I don’t know. There was a pretty good piece in the New England Journal of Medicine, but it’s really not clear enough for most readers (including myself).
The McCain and Obama websites give fairly comprehensive looks at their health plans, but nothing useful for a lay reader.
The good news is that both campaigns have a plan. The bad news is that it is virtually impossible for anyone who cares to make heads or tails of the two and compare them effectively.
Well, gentle reader, I’m going to do you a favor. As an educated and knowledgeable professional, I am not going to try to parse through the various written statements, all of which leave me with more questions, in order to help you understand the issue.
I’ve left requests with both campaigns to ask to speak directly to other human beings, and if all goes well, to present to you an unbiased look at both plans and their implications.

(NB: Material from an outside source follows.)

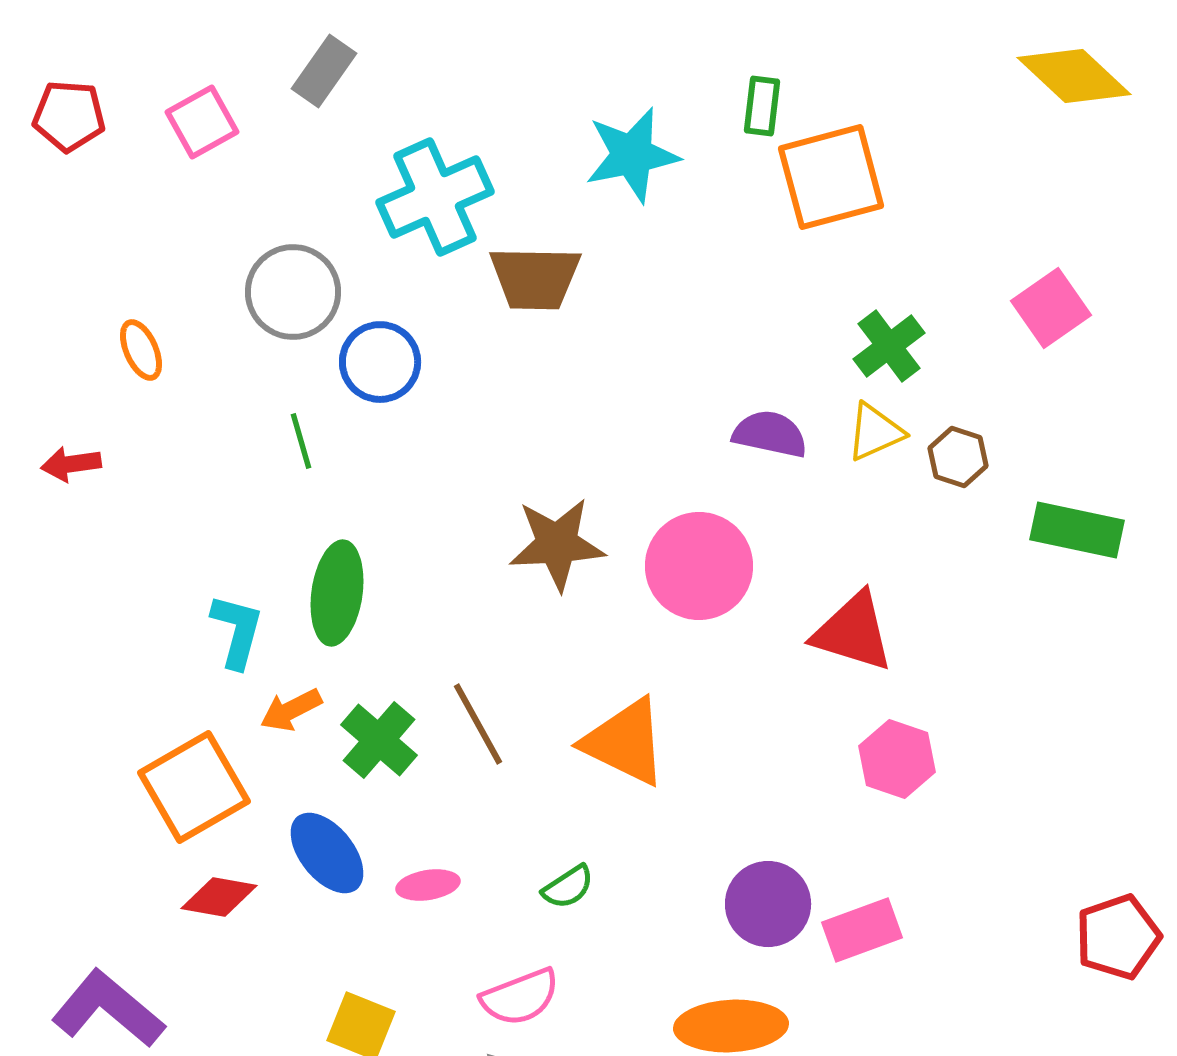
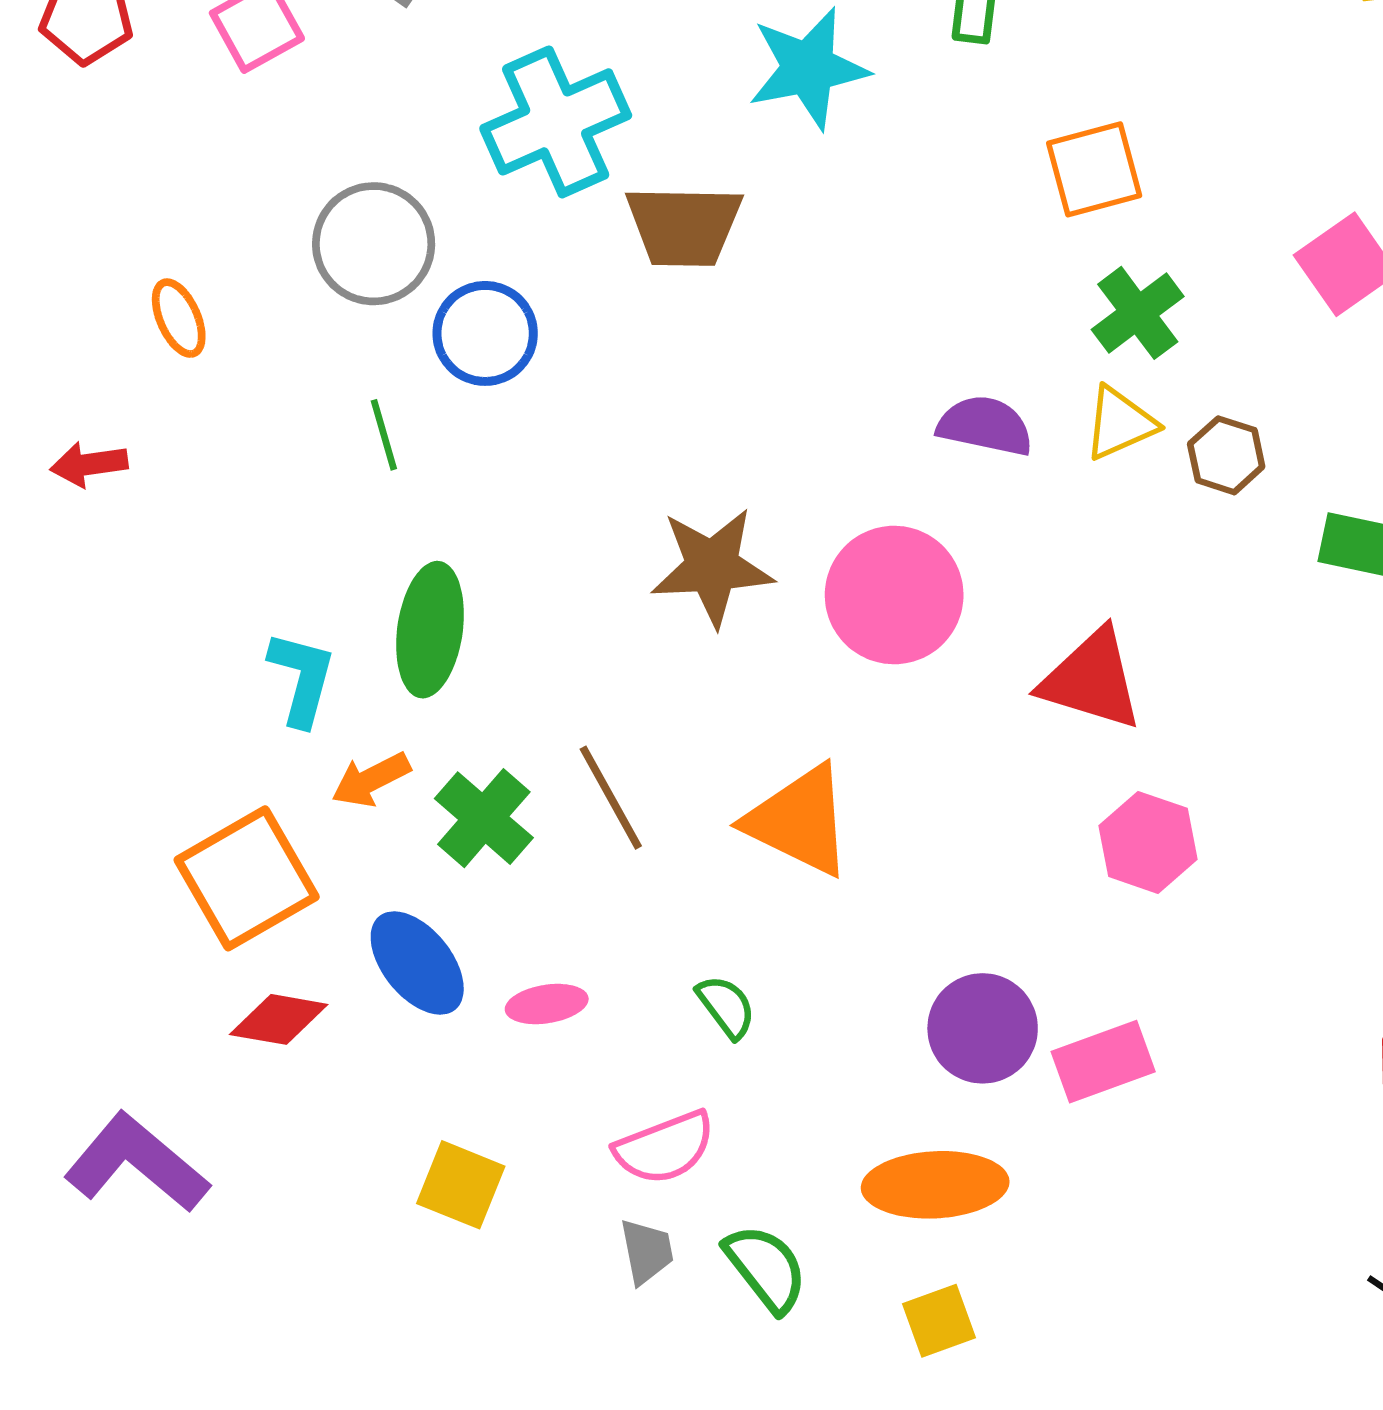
orange square: (831, 177) -> (1094, 169), moved, size x0.7
green semicircle: (568, 887) -> (726, 1007), turned -94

Don’t hold your breath. Obama’s website has a pretty easy way to leave press inquiries. McCain’s not so much.
I just realized, I should probably outline a few problems.
First, in the U.S., we cost more and yet deliver worst outcomes than most industrialized nations. Second, we leave large numbers of the population uninsured.
Third, we compensate doctors based on physical procedures done to patients and don’t compensate for using thinking a research to answer a question to improve a patient’s health.
Fourth, our medical education is expensive.
So, graduating physicians have little incentive to take their debt-ridden bodies into a relatively lower paying primary care specialty and effectively force them into higher-paid, but less needed sub-specialties. We also create incentive for doctors to spend money by ordering tests and doing procedures, rather than by developing and following evidence-based guidelines.
The technology for electronic health records has been available for years, but for small practices such as my own, the cost is tremendous. EHRs improve patient care in innumerable ways, including tracking tests and other data, and improving communication with other providers and with patients.
That’s just a few things from a doctor’s perspective.